Using cvs2svn. Conversion took about three days, phase 1-7 one day and
phase 8 about 2.5 days.

>
> How did you complete the cvs to svn conversion?  I am reading that it
> is not completing for you using cvs2svn.  So I am curious how you
> arrived at the above data point.

cvs2svn finished without problem. what won't finish is git-svnimport.
I wanted to compare the results of git-cvsimport with the results from
taking a trip through subversion.

>
> > Same repository in git is 680MB
>
> How was this conversion done?  Using git-cvsimport?

cvsimport, another person has done this but we did it at the same
time.. cvsimport needs 2GB+ physical RAM or it swaps to death. The
extra RAM I ordered just came today so I can try it for myself.

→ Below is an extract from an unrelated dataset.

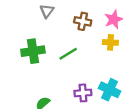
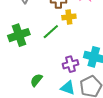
yellow cross: (110, 42) -> (69, 17), moved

It took about three days for cvsimport to finish too.

>
> Bob
>


-- 
Jon Smirl
jonsmirl@gmail.com

---------------------------------------------------------------------
To unsubscribe, e-mail: users-unsubscribe@subversion.tigris.org
For additional commands, e-mail: users-help@subversion.tigris.org

Re: Huge number of rev files in in svn repository

Posted by Bob Proulx <bo...@proulx.com>.
Jon Smirl wrote:
> Another interesting tidbit.

Interesting data points indeed.  But how was the conversion accomplished?

> Mozilla CVS is 3.0GB
> Same repository in svn is 8.2GB

How did you complete the cvs to svn conversion?  I am reading that it
is not completing for you using cvs2svn.  So I am curious how you
arrived at the above data point.

> Same repository in git is 680MB

How was this conversion done?  Using git-cvsimport?

Bob

---------------------------------------------------------------------
To unsubscribe, e-mail: users-unsubscribe@subversion.tigris.org
For additional commands, e-mail: users-help@subversion.tigris.org

Re: Huge number of rev files in in svn repository

Posted by Jon Smirl <jo...@gmail.com>.
Another interesting tidbit.

Mozilla CVS is 3.0GB
Same repository in svn is 8.2GB
Same repository in git is 680MB

git does deltas and then compresses the deltas all into one giant
680MB file. New commits are stored in collections of single files
until the repository is packed again.

I suspect svn is large because it is using 450K files each of which
has a minimum allocation size in ext3. CVS only uses 117K files.
Packed git uses less than 5,000.

-- 
Jon Smirl
jonsmirl@gmail.com

---------------------------------------------------------------------
To unsubscribe, e-mail: users-unsubscribe@subversion.tigris.org
For additional commands, e-mail: users-help@subversion.tigris.org

Re: Huge number of rev files in in svn repository

Posted by Jon Smirl <jo...@gmail.com>.
On 6/12/06, Garrett Rooney <ro...@electricjellyfish.net> wrote:
> On 6/12/06, Jon Smirl <jo...@gmail.com> wrote:
> > On 6/12/06, Garrett Rooney <ro...@electricjellyfish.net> wrote:
> > > Nobody has implemented this because nobody has needed to yet.  There
> > > are numerous repositories as large or larger than the one you're
> > > talking about that operate at perfectly reasonable speeds.  On the
> > > other hand, it's not like the standard use case is "extract every
> > > single revision", so you may be hitting a bit of functionality that
> > > isn't quite in the usual use case.  If you have a need to speed this
> > > up, perhaps you can work on a patch to add this functionality to
> > > libsvn_fs_fs.
> >
> > It may be more deep than just the number of files in the repository.
> > My Mozilla SVN has changes from 1998 to 2006. My export of the early
> > years went fairly quickly. In 2002 it started getting slower, and I
> > have been stuck in 2003 for over 24hrs. It is making forward progress
> > but the progress is getting slower and slower.
>
> Interesting.  Some profiling data on that would be quite useful...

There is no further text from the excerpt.